Copy out the entries below exactly as they stand, but only from the line containing "could be useful" through the line containing "saying too much.".

## Recorded data
+++
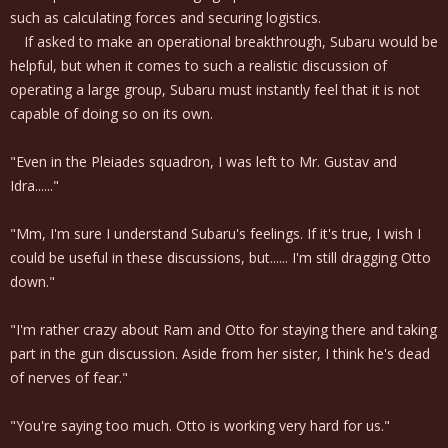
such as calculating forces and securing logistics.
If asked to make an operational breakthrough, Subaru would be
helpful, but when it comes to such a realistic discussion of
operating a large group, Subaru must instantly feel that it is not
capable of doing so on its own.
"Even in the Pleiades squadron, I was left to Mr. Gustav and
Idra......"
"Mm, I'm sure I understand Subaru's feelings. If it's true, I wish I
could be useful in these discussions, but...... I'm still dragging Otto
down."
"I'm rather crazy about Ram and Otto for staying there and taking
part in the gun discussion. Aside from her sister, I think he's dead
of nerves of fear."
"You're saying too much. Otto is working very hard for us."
+++
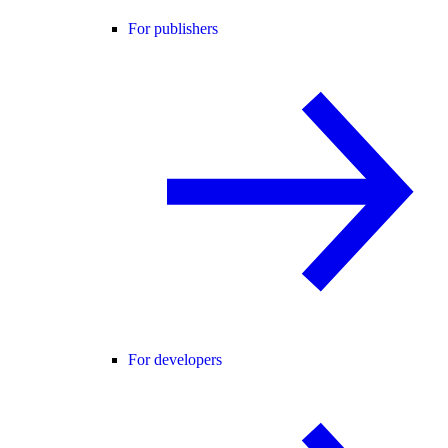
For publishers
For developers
+++
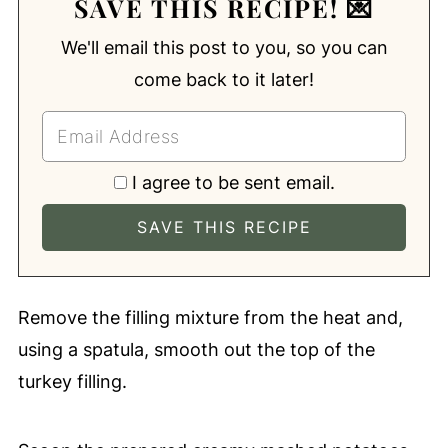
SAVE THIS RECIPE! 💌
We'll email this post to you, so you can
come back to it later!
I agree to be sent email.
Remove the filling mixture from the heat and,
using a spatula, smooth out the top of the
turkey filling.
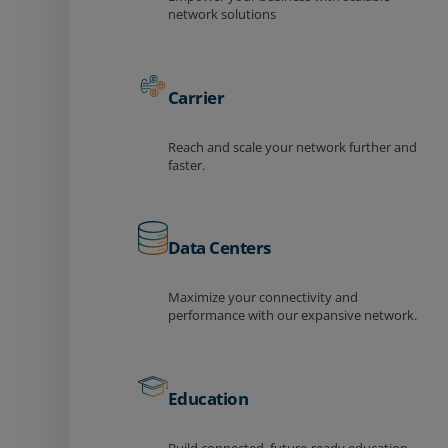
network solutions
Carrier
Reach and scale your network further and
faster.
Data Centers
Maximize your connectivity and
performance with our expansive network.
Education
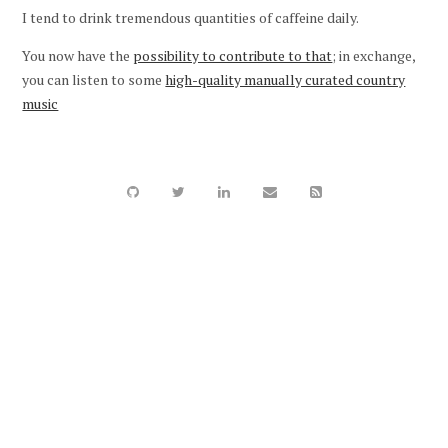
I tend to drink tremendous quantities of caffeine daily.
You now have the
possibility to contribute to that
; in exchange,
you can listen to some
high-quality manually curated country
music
+++
## Reply
could be useful in these discussions, but...... I'm still dragging Otto
down."
"I'm rather crazy about Ram and Otto for staying there and taking
part in the gun discussion. Aside from her sister, I think he's dead
of nerves of fear."
"You're saying too much. Otto is working very hard for us."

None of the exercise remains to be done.